EXERCISE GOAL: Your job is to transcribe the material exactly. Keep every line.

--- EXERCISE INPUT ---

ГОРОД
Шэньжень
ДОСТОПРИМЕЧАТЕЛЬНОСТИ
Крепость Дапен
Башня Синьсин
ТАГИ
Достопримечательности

---

TASK RESPONSE:
ГОРОД
Шэньжень
ДОСТОПРИМЕЧАТЕЛЬНОСТИ
Крепость Дапен
Башня Синьсин
ТАГИ
Достопримечательности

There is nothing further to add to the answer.